けれど、入学式を終えてから入寮日になる次の日までは、学生寮は閉鎖されている。
いったんまっさらな状態で入学生を受け入れ新しく部屋決めしたりするため、卒業生でなかったとしても、長期の休みは荷物をすべて持って一度家へと帰るのだ。
……なので、私は現在、実家であるディリンジャー家に帰宅していた。
ロゼッタが悪役令嬢になる性格の悪さを形成してしまう、すべての原因というのが、悪い家族関係にあることは、軽くゲームを楽しむ程度のエンジョイ勢だった私はこうして転生するまで知らなかった。
というか……悪役令嬢ロゼッタに関して、ゲーム内ではそんなに深く掘り下げもしなかったと思う。ただ、フローラを虐めるだけの良くある悪役令嬢だった。
現に私はロゼッタに違う魔法学園に通っている兄サザールが居ることを、知らなかったもの。
ディリンジャー家の両親は、娘のロゼッタのことは同学年に居る王子を落とせれば儲けものという、政略結婚の駒程度にしか思って居ない。
兄のサザールは、妹ロゼッタを虐げて……ううん。憎んでいる。
……今だって、そうだ。
妹と同じ赤髪に茶色の瞳を持つ兄サザールは、正面の席に座っているロゼッタのことをじっと見つめ、何か粗相をしないのかと、じろじろと監視しているようだ。
そんなことをされてしまったら、緊張してしまい普通に動作することも難しい。
気に入らない妹を萎縮させることこそが彼の狙いであることは、大人の記憶を持つ今ではわかってしまっているけど。

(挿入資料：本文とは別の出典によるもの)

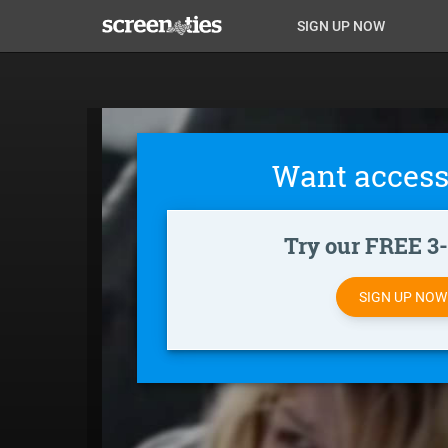
Skip
Anon
Anon-
SIGN UP NOW
to
main
Main
user-
content
Nav
menu
Want access
Try our FREE 3-d
SIGN UP NO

魔法界でも、栄養が取れさえすれば良い、粗食が美徳とされているアクィラ地域に住んでいて……ただでさえ、食事が美味しくないのに……そんなにも鋭い視線を向けられたら、味もしなくなってしまう。
「おい……ロゼッタ。お兄様に対し、楽しい話題の提供も出来ないのか? ……相変わらず、愛想のない女だ。これで、エルネスト殿下と本当に親しく出来ているのか? 甚だ疑問だ」
良くわからない非難理由でただ食事をしているだけの妹を鼻で笑ったディリンジャー家を継ぐサザールは、たった一人の妹をこうして虐めることにかけては天才的だ。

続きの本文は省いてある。